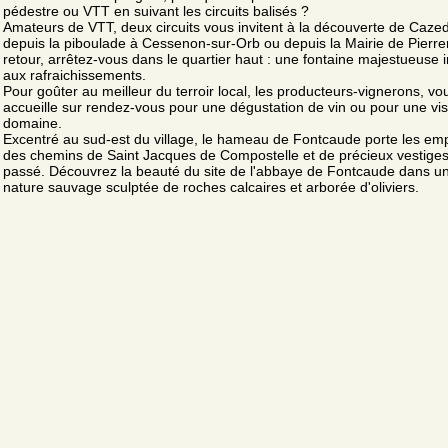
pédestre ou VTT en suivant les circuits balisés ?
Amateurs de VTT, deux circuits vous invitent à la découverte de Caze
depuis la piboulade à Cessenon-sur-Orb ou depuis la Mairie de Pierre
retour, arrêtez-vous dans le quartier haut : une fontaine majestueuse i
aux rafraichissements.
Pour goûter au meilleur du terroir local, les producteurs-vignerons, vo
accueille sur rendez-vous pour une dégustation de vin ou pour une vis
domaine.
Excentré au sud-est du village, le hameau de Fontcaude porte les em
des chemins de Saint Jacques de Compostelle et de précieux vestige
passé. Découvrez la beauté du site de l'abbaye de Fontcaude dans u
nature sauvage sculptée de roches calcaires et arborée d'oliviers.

◇ ◇ ◇ ◇ ◇ ◇ ◇

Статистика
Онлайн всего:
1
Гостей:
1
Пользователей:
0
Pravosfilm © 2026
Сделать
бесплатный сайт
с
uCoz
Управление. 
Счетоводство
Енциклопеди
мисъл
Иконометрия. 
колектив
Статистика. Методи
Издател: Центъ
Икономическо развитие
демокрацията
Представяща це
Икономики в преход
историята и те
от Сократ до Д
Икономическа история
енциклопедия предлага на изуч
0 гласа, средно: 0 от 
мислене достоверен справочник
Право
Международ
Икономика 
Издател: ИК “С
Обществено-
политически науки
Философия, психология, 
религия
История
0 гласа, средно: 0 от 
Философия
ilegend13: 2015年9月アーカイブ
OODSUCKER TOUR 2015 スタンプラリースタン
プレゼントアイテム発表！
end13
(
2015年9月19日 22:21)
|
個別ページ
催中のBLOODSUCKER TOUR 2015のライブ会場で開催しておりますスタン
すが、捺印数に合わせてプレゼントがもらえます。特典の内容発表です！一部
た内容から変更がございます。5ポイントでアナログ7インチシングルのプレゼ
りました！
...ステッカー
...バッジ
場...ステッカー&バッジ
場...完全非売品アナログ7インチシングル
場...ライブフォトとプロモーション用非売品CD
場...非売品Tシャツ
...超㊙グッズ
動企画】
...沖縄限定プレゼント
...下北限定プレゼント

◇ ◇ ◇ ◇ ◇ ◇ ◇

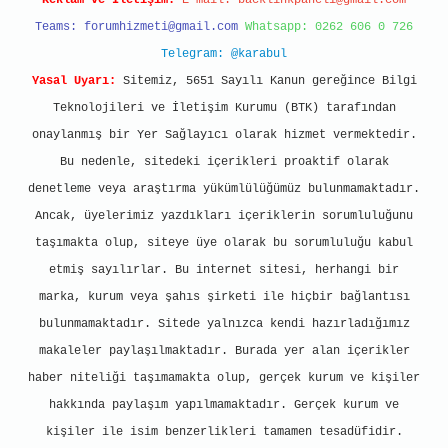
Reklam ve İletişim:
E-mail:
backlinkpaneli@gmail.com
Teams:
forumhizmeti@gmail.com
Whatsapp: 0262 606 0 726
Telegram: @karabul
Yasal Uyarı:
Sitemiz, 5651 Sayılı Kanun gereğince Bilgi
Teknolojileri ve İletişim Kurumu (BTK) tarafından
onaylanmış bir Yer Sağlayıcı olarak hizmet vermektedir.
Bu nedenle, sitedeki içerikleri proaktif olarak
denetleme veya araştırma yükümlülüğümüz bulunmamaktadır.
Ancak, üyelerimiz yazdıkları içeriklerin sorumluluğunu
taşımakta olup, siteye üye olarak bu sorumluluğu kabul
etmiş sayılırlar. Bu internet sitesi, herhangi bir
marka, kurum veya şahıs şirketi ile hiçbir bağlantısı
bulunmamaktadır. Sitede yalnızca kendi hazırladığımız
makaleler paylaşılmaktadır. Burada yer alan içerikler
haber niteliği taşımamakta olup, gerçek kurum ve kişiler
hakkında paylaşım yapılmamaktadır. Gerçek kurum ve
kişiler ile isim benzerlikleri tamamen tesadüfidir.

◇ ◇ ◇ ◇ ◇ ◇ ◇

What you return must be an exact retyping of the lines above starting at the line with "retour, arrêtez-vous dans" and ending at the line with "nature sauvage sculptée", and nothing besides.

retour, arrêtez-vous dans le quartier haut : une fontaine majestueuse i
aux rafraichissements.
Pour goûter au meilleur du terroir local, les producteurs-vignerons, vo
accueille sur rendez-vous pour une dégustation de vin ou pour une vis
domaine.
Excentré au sud-est du village, le hameau de Fontcaude porte les em
des chemins de Saint Jacques de Compostelle et de précieux vestige
passé. Découvrez la beauté du site de l'abbaye de Fontcaude dans u
nature sauvage sculptée de roches calcaires et arborée d'oliviers.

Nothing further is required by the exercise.